The president’s COVID-19 diagnosis should reinforce the need to address America’s underlying conditions.

The news that the COVID-19 pandemic had spread all the way to the commander in chief broke after I had gone to sleep. I woke the next morning into an already disrupted, uncertain world that seemed all the more scary and unpredictable.

I prayed for the recovery of President Donald Trump, the first lady and others in the government and beyond who might be affected by the spread of the coronavirus. I prayed for the country to be able to hold an election that, however contentious and polarizing, might unfold freely, fairly and peacefully. And I tried to get comfortable with the realization, yet again, that I have no idea what the days and weeks to come might bring.

That the pandemic, which has infected more than 7 million Americans and killed more than 200,000, had reached the highest ranks of the country’s government was another disconcerting milestone.

Our nation now accounts for one out of every five deaths globally from the virus. The inability of the mighty U.S. to rein in the pandemic is baffling to much of the world.

If there’s anything that gives me hope, it’s that this moment is not forever. Someday soon I hope, there will be a vaccine; the virus will be contained; and the state and nation will return to something that resembles pre-pandemic life. It won’t be normal, but we’ll increasingly work to make it feel like it is.

The virus has exposed so many deep-rooted problems that it’s impossible to catalog them all in this space. But as we see these challenges more clearly, we shouldn’t turn away.
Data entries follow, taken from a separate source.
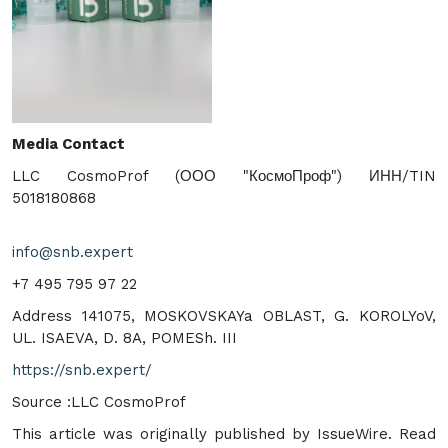
Media Contact
LLC CosmoProf (ООО "КосмоПроф") ИНН/TIN
5018180868
info@snb.expert
+7 495 795 97 22
Address 141075, MOSKOVSKAYa OBLAST, G. KOROLYoV,
UL. ISAEVA, D. 8A, POMESh. III
https://snb.expert/
Source :LLC CosmoProf
This article was originally published by IssueWire. Read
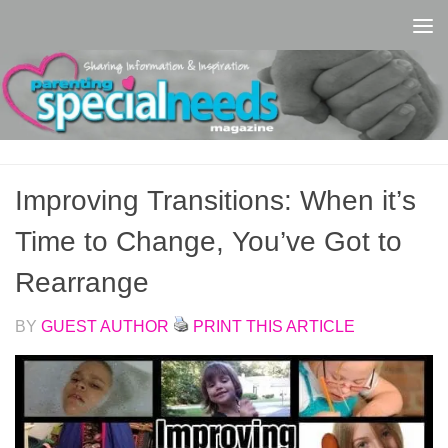
Skip to content
Improving Transitions: When it’s
Time to Change, You’ve Got to
Rearrange
BY
GUEST AUTHOR
PRINT THIS ARTICLE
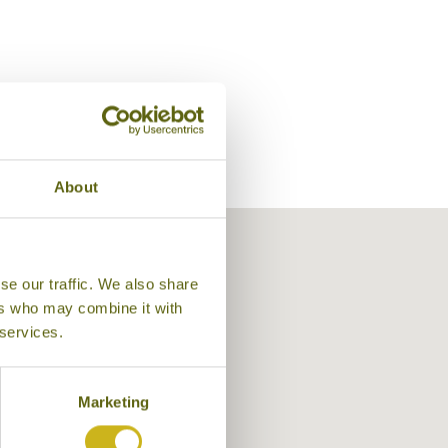
About
se our traffic. We also share
ers who may combine it with
 services.
Asum Garam Terrace, Balquisse Heri
Marketing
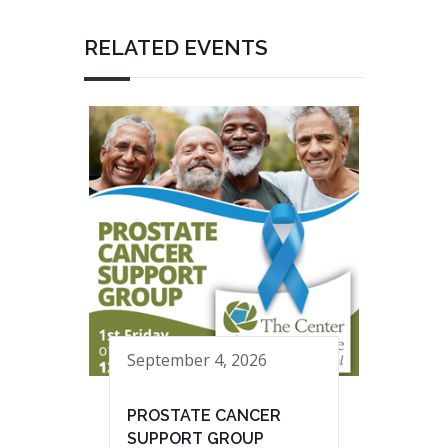
RELATED EVENTS
September 4, 2026
PROSTATE CANCER
SUPPORT GROUP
The immediate need is to contain the virus, which threatens to bring a deadly winter. But I would also ask that Kansans commit to treating the underlying conditions that make people more vulnerable to such threats.

Many of the pandemic’s worst consequences, as well as the inability to contain it, have roots in problems that already plagued us. Too many prefer fighting partisan battles than building on a unified cause. Rapid-fire misinformation over social media speaks to one’s worst impulses. Government responses vary widely in degree and effectiveness.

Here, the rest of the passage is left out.